School of Social Science, The University of Queensland, Saint Lucia, QLD, Australia.
Department of Archaeology, Max Planck Institute of Geoanthropology, Jena, Germany.
PLoS One. 2023 Feb 2;18(2):e0280347. doi: 10.1371/journal.pone.0280347. eCollection 2023.
Human responses to climate change have long been at the heart of discussions of past economic, social, and political change in the Nile Valley of northeastern Africa. Following the arrival of Neolithic groups in the 6th millennium BCE, the Northern Dongola Reach of Upper Nubia witnessed a cultural florescence manifested through elaborate funerary traditions. However, despite the wealth of archaeological data available from funerary contexts, including evidence for domesticated animals and plants as grave goods, the paucity of stratified habitation contexts hinders interpretation of local subsistence trajectories. While it is recognised archaeologically that, against the backdrop of increasing environmental deterioration, the importance of agriculture based on Southwest Asian winter cereals increased throughout the Kerma period (2500-1450 BCE), the contribution of domesticated cereals to earlier Neolithic herding economies remains unclear. This paper presents direct dietary data from a total of 55 Middle Neolithic and Kerma period individuals from Kadruka 21 and Kadruka 1. Microbotanical data obtained from human dental calculus and grave sediments are integrated with human and faunal stable isotopes to explore changes in dietary breadth over time.

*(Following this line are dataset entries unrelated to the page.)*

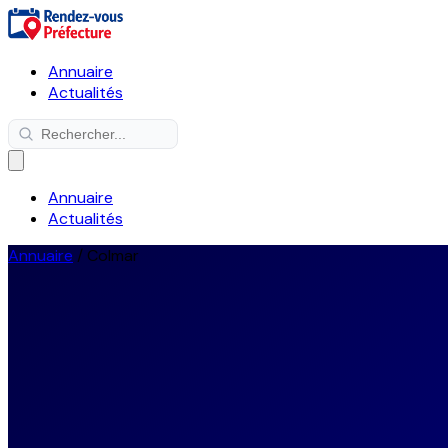
Annuaire
Actualités
Annuaire
Actualités
Annuaire
/
Colmar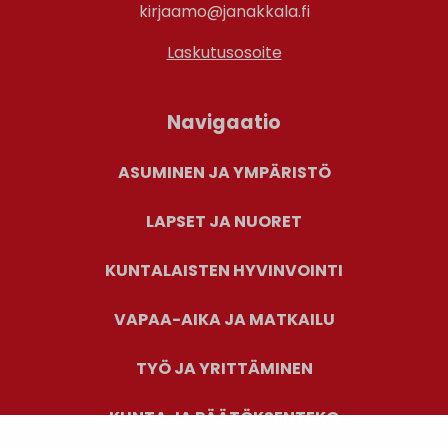
kirjaamo@janakkala.fi
Laskutusosoite
Navigaatio
ASUMINEN JA YMPÄRISTÖ
LAPSET JA NUORET
KUNTALAISTEN HYVINVOINTI
VAPAA-AIKA JA MATKAILU
TYÖ JA YRITTÄMINEN
KUNTA JA PÄÄTÖKSENTEKO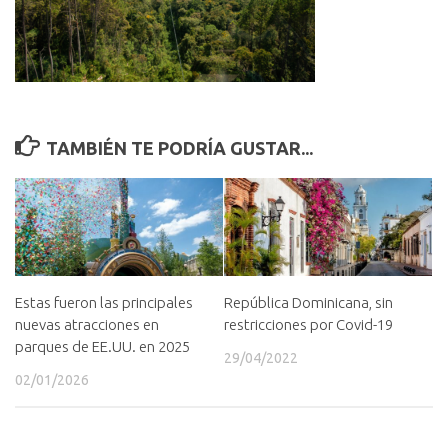
TAMBIÉN TE PODRÍA GUSTAR...
Estas fueron las principales
República Dominicana, sin
nuevas atracciones en
restricciones por Covid-19
parques de EE.UU. en 2025
29/04/2022
02/01/2026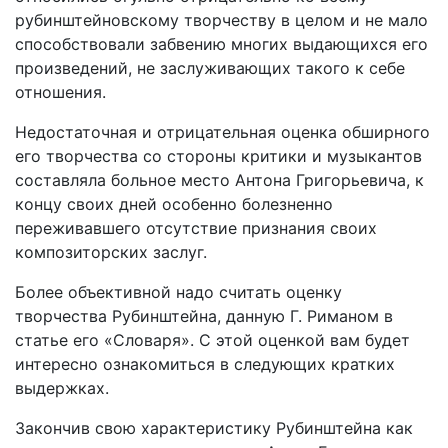
рубинштейновскому творчеству в целом и не мало
способствовали забвению многих выдающихся его
произведений, не заслуживающих такого к себе
отношения.
Недостаточная и отрицательная оценка обширного
его творчества со стороны критики и музыкантов
составляла больное место Антона Григорьевича, к
концу своих дней особенно болезненно
переживавшего отсутствие признания своих
композиторских заслуг.
Более объективной надо считать оценку
творчества Рубинштейна, данную Г. Риманом в
статье его «Словаря». С этой оценкой вам будет
интересно ознакомиться в следующих кратких
выдержках.
Закончив свою характеристику Рубинштейна как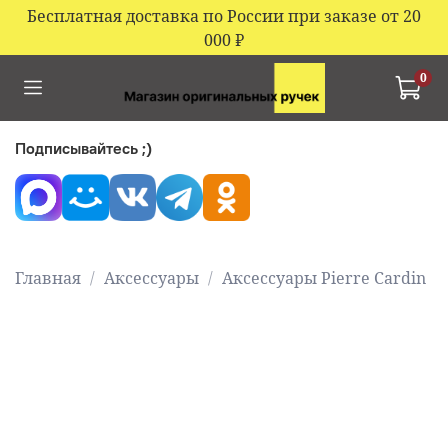
Бесплатная доставка по России при заказе от 20
000
₽
0
Подписывайтесь ;)
Главная
Аксессуары
Аксессуары Pierre Cardin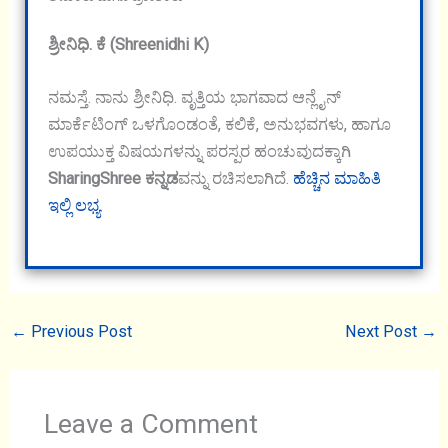
ಶ್ರೀನಿಧಿ. ಕೆ (Shreenidhi K)
ನಮಸ್ತೆ. ನಾನು ಶ್ರೀನಿಧಿ. ವೃತ್ತಿಯ ಭಾಗವಾದ ಆನ್ಲೈನ್
ಮಾರ್ಕೆಟಿಂಗ್ ಒಳಗೊಂಡಂತೆ, ಕಲಿಕೆ, ಅನುಭವಗಳು, ಹಾಗೂ
ಉಪಯುಕ್ತ ವಿಷಯಗಳನ್ನು ಪರಸ್ಪರ ಹಂಚುವುದಕ್ಕಾಗಿ
SharingShree ಕನ್ನಡ
ವನ್ನು ರಚಿಸಲಾಗಿದೆ.
ಹೆಚ್ಚಿನ ಮಾಹಿತಿ
ಇಲ್ಲಿ ಲಭ್ಯ
.
←
Previous Post
Next Post
→
Leave a Comment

The combined results demonstrate the consumption of wild plant species, including C4 wetland adapted grasses, by Middle Neolithic individuals at Kadruka 1. Despite existing evidence for domesticated barley in associated graves, the results obtained in this study provide no clear evidence for the routine consumption of domesticated cereals by Middle Neolithic individuals. Rather, direct microparticle evidence for the consumption of Triticeae cereals is only associated with a single Kerma period individual and corresponds with an isotopic shift indicating a greater contribution of C3-derived resources to diet. These results provide evidence for Neolithic dietary flexibility in Upper Nubia through the persistence of foraging activities and support existing evidence linking increased agricultural reliance to the development of the Kerma culture.
人类对气候变化的反应一直是讨论东北非尼罗河流域过去经济、社会和政治变化的核心。在新石器时代群体于公元前 6000 年抵达之后,努比亚上区的北栋古拉见证了通过精心制作的丧葬传统表现出来的文化繁荣。然而,尽管从丧葬背景中获得了丰富的考古数据,包括作为随葬品的家养动物和植物的证据,但分层居住背景的稀缺性阻碍了对当地生计轨迹的解释。尽管考古学已经认识到,在环境恶化加剧的背景下,以西南亚冬季谷物为基础的农业的重要性在整个库玛时期(公元前 2500-1450 年)都有所增加,但家养谷物对早期新石器时代畜牧业经济的贡献仍不清楚。本文从 Kadruka 21 和 Kadruka 1 的总共 55 名中石器时代和库玛时期个体中提供了直接的饮食数据。从人类牙垢和坟墓沉积物中获得的微体数据与人类和动物的稳定同位素数据相结合,以探索随时间推移饮食广度的变化。综合结果表明,中石器时代个体在 Kadruka 1 食用了野生植物物种,包括 C4 湿地适应草。尽管在相关坟墓中存在家养大麦的证据,但本研究的结果并未提供中石器时代个体常规食用家养谷物的明确证据。相反,只有一个库玛时期个体与食用小麦属谷物的直接微粒子证据有关,这与表明饮食中 C3 衍生资源贡献更大的同位素转变相对应。这些结果为努比亚上区新石器时代饮食的灵活性提供了证据,通过持续的觅食活动和支持将对农业的依赖增加与库玛文化的发展联系起来的现有证据。